Some California healthcare providers first reacted positively to Gov. Jerry Brown's $98 billion budget proposal, which called for the state to contribute an additional $350 million to Medi-Cal, the state's Medicaid program. But a closer look also showed that Brown is going forward with a plan to cut healthcare provider payments by 10%.
The cuts—which apply to physicians, clinics, nursing facilities, optometrists, therapists, laboratories, dental care, durable mental equipment and pharmacies—were approved by the CMS in October 2011, but have been blocked by court injunctions. Last month, however, a three-judge panel from the Ninth Circuit Court of Appeals lifted the injunction. An e-mail from the California Department of Health Care Services said that, assuming “positive resolution in March,” this will result in savings of $431 million for the state.
The injunction was the result of lawsuits filed by the California Hospital Association, California Medical Association and several other organizations. CHA spokeswoman Jan Emerson-Shea vowed that her organization will continue to fight on.
“We're looking at months, if not years, of litigation—this is a long way from being resolved,” Emerson-Shea said, adding that the CHA will be filing an appeal for the case to be reviewed before the entire court rather than just a three-judge panel.
For hospitals, Emerson-Shea said the issue is for rural and safety net facilities with skilled-nursing units. She said the Medi-Cal payment reduction could cause these hospitals to reduce their number of skilled-nursing beds or close entirely.
According to the budget document (PDF)
, Medi-Cal has almost 8.2 million enrollees and its caseload represents 21.7% of the state's population. It's also noted that, since the inception of Medicaid in 1965, the federal contribution to California's program has been at the lowest amount allowed by law: 50%. In contrast, the state's neighbors, Arizona, Nevada and Oregon, receive federal contributions of 66%, 60% and 62% respectively. Mississippi, the state with the highest federal contribution, gets 73%, and the national average is 57%, according to the document.
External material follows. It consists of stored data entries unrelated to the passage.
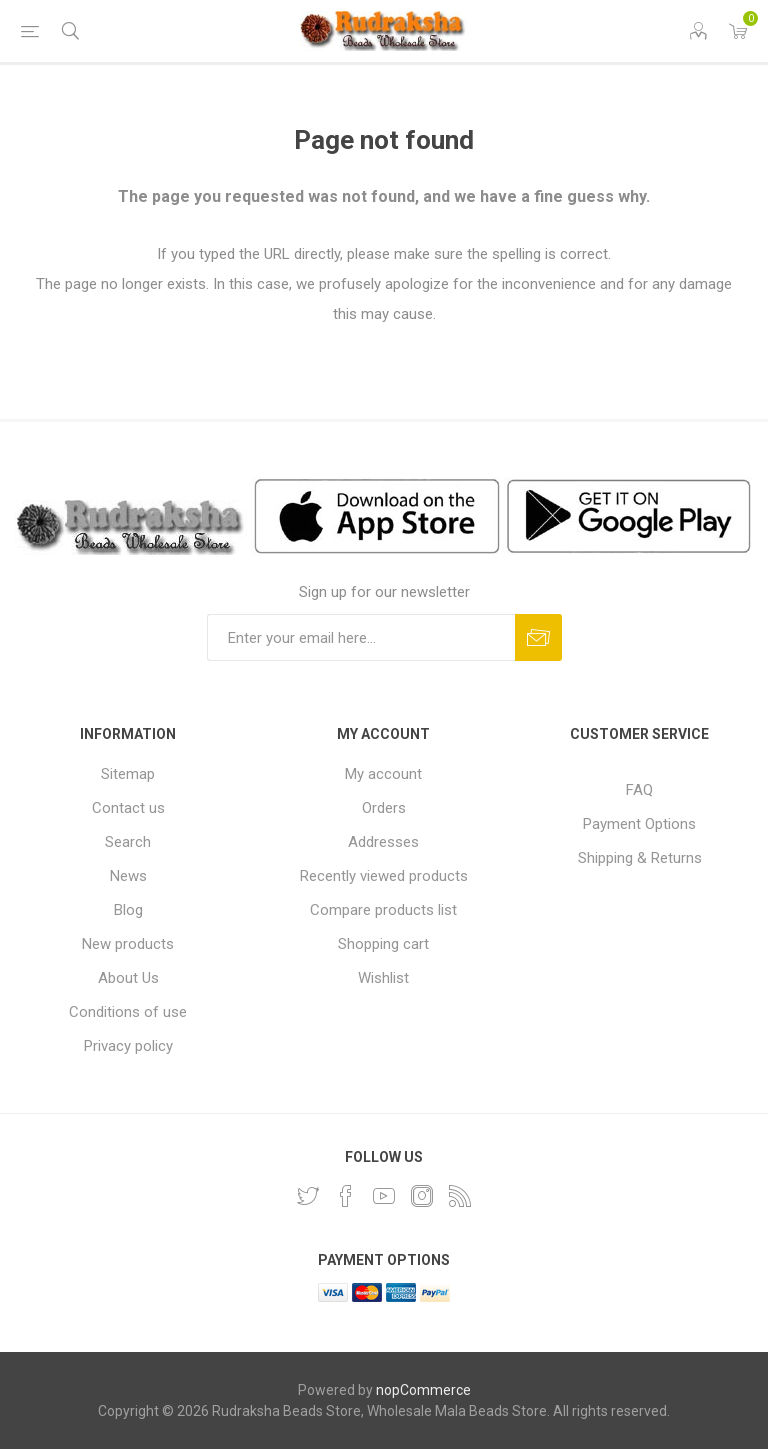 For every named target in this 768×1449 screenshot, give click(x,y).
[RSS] (460, 1196)
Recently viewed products (384, 876)
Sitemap (128, 774)
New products (128, 944)
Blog (128, 910)
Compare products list (383, 910)
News (128, 876)
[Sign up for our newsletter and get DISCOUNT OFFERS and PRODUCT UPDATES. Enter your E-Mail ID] (361, 637)
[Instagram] (422, 1196)
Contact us (128, 808)
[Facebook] (346, 1196)
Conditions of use (128, 1012)
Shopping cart (383, 944)
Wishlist (383, 978)
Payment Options (639, 824)
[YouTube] (384, 1196)
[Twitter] (308, 1196)
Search (128, 842)
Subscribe (538, 637)
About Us (128, 978)
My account (383, 774)
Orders (384, 808)
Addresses (383, 842)
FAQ (639, 790)
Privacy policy (128, 1046)
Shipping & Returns (640, 858)
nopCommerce (423, 1390)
Brown puts more than $60.9 billion in Medi-Cal's budget for the 2013-14 fiscal year. While there is an additional $350 million in the budget to cover implementation costs of the Patient Protection and Affordable Care Act's Medicaid expansion, it's acknowledged that this number is merely a “placeholder” to be used “until a more refined estimate can be developed.”
“Given the outstanding federal guidance, the sheer number of changes, and the interactions between the various policies, developing a more refined estimate will take additional time,” the budget document stated.
On Jan. 10, the California Academy of Family Physicians issued a news release noting its support for Brown's “commitment to major Medi-Cal expansion,” but now Dr. Steve Green, CAFP president, is worried that the reimbursement cuts will negate any expansion of Medicaid coverage the federal healthcare reform law intended to provide.
“It's certainly a challenge—it's especially hard when rules are changing even after care is provided, it seems,” Green said. “Every six months, we hear something new about why we can't afford what we thought we could afford.”
If the cuts are enacted, Green said practices may not be able to afford taking on new Medi-Cal patients.
“The way Medi-Cal pays, there is no room for a 10% cut—practices are either not making anything or losing money,” Green said. “I think people need to realize there's a difference between saying a patient's insured and them actually having access to care.”
In the Ninth District's opinion lifting the injunction (PDF)
against the pay cuts, Judge Stephen Trott offered no sympathy to providers over their inability to cover the costs of providing care under Medi-Cal.
“Moreover, the term 'cost' is not as free from ambiguity as the plaintiffs would have us believe,” Trott wrote. “The term 'cost' may also include items such as contract prices to suppliers and service providers, which may themselves be negotiated and reduced if reimbursement rates are reduced. Nowhere in this record have we been able to find a description by the plaintiffs of a useful definition of costs; and that term is anything but a talisman solving all problems or providing answers to complicated questions.”
Trott also disagreed with the CHA claim that reducing rates after providers agreed to participate in the program constituted a “taking” of property.
“Finally, we hold that none of the plaintiffs has a viable takings claim because Medicaid, as a voluntary program, does not create property rights,” he wrote. “But regardless of when providers decide to participate in Medi-Cal, they can hardly expect that reimbursement rates will never change.”
Chris Perrone, deputy director of the California Healthcare Foundation's Health Reform and Public Programs Initiative, said that—with increasing federal control of Medicaid programs—states “have a shrinking number of levers” to ease the burden on their budgets.
One lever is eligibility, another is provider payments, and a third is moving enrollees away from fee-for-service and into managed care, which California has expanded rapidly in the past two years, now covering 4.8 million beneficiaries under versions of that model. “The state is moving full-speed ahead on that,” Perrone said.